Former Republican House Speaker Newt Gingrich admitted on Thursday that it was “a mistake” to impeach President Bill Clinton over his affair with Monica Lewinsky.
Gingrich's Change of Heart
“I think it was a mistake, because the real problem wasn’t Lewinsky, the real problem was he had committed perjury in a case involving sexual harassment, while he was governor, and perjury is a felony,” Gingrich told the New York Post’s Miranda Devine, on her podcast “Pod Force One.”
Clinton was embroiled in controversy after being accused by several women of various forms of sexual misconduct. Paula Jones filed a sexual harassment lawsuit against the former president in 1998, which would result in an investigation. The lawsuit would also lead to Clinton’s impeachment as well as expose his affair with Lewinsky, who was in her early 20s at the time and an intern at the White House.
Clinton initially denied allegations of an affair with Lewinsky, but eventually admitted to it. He was then accused of committing perjury, but was eventually acquitted.
Cultural Misunderstanding
“I always argued the question, ‘Is he allowed to commit felonies?’ But by allowing, and this is partly the way the report was written, by allowing it to be about sex, it trivialized it,” Gingrich said.

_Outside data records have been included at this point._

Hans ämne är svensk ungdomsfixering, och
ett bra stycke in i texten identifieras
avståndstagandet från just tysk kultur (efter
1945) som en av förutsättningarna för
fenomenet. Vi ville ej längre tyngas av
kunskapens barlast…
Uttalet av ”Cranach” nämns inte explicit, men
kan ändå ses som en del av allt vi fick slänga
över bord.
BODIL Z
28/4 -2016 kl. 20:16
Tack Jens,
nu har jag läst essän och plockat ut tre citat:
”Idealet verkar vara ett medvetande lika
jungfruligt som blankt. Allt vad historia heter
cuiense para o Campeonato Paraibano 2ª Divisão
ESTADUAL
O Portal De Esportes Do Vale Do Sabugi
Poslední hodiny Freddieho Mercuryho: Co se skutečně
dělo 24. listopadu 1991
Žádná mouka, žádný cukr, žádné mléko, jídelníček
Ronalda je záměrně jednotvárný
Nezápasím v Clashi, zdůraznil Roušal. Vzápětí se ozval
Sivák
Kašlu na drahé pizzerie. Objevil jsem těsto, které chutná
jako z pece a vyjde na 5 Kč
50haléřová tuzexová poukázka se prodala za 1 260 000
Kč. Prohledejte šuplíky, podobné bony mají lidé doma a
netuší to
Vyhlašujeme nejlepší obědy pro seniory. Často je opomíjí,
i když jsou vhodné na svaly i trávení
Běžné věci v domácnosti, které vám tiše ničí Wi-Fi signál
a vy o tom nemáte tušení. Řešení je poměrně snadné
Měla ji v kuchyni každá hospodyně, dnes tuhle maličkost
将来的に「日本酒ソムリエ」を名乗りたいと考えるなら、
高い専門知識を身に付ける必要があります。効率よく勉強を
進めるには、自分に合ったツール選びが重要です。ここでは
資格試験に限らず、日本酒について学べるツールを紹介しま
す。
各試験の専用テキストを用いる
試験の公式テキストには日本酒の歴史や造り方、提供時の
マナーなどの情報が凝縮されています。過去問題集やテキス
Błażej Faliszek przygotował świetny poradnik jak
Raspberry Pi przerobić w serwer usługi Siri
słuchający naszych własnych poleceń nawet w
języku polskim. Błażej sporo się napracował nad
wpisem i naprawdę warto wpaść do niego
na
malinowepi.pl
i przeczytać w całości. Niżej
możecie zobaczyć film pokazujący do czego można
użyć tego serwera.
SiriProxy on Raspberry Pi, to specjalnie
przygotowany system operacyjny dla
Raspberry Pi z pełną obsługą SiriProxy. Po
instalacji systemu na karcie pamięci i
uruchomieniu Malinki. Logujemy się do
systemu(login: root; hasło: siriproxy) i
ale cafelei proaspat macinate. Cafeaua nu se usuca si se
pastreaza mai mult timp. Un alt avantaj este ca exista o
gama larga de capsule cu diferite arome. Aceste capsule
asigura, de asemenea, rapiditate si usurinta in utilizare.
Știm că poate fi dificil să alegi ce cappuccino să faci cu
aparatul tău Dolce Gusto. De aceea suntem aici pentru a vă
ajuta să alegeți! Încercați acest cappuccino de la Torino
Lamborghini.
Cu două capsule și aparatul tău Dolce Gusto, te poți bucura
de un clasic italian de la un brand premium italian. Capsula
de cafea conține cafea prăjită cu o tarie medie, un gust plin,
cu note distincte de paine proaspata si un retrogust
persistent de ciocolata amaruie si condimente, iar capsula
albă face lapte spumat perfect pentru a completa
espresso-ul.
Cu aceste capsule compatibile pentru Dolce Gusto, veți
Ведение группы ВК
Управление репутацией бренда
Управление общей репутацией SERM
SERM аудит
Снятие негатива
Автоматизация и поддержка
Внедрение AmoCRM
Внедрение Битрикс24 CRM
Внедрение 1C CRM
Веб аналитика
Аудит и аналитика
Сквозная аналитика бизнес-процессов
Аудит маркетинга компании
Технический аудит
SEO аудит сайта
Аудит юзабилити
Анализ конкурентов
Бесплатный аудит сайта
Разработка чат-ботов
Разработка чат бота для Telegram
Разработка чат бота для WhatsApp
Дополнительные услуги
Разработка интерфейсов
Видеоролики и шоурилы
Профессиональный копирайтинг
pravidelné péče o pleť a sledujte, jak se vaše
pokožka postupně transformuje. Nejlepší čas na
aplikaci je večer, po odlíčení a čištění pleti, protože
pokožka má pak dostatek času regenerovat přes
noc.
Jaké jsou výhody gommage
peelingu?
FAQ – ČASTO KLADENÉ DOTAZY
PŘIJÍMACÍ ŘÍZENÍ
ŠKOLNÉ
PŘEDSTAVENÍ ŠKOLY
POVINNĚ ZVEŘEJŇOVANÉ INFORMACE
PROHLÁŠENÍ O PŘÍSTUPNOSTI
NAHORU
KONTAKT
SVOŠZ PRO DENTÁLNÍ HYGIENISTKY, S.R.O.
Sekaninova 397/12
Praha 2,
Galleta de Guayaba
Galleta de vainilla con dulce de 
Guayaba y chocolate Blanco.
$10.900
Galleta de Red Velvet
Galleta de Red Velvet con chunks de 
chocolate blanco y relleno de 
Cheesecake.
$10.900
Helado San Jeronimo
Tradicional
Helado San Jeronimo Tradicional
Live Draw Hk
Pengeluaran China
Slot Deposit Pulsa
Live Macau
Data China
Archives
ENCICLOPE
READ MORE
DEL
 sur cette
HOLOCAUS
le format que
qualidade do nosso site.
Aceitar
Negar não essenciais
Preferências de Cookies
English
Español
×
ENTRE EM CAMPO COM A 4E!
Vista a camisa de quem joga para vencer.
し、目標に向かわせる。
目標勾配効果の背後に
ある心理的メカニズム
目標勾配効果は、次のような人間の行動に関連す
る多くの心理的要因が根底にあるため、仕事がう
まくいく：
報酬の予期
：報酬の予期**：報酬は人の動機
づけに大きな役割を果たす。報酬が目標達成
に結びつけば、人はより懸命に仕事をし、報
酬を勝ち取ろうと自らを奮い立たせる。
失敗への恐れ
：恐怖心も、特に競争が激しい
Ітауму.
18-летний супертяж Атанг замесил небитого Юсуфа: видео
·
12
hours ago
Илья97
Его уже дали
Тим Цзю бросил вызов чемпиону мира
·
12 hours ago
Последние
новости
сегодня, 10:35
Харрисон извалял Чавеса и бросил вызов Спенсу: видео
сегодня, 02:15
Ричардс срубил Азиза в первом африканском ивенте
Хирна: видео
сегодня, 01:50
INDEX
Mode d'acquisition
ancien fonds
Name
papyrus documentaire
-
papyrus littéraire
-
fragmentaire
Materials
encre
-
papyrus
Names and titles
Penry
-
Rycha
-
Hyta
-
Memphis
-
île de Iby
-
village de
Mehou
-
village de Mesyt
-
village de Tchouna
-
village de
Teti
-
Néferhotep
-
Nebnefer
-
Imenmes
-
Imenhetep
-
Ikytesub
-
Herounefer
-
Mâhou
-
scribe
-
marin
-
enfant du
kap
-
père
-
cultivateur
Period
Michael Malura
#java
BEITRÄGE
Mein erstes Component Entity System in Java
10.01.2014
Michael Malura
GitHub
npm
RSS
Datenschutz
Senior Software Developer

He told Devine about the moment when he realized he had “completely misunderstood how the culture was evolving.”
“I realized that we were really off course in August of that year, when I was at the OK Cafe in Atlanta with my two daughters, who at that time were, I guess, in their early 20s, and they both said to me, ‘If our friends lose money on their 401(k) because of some stupid intern, we are going to be mad at you,’” Gingrich recalled.
The former House speaker told Devine that Clinton “left office at the high point of his popularity.”
Lewinsky, who was ridiculed following the scandal, has since worked on reclaiming her story, now suggesting that Clinton abused his power during their affair and afterward.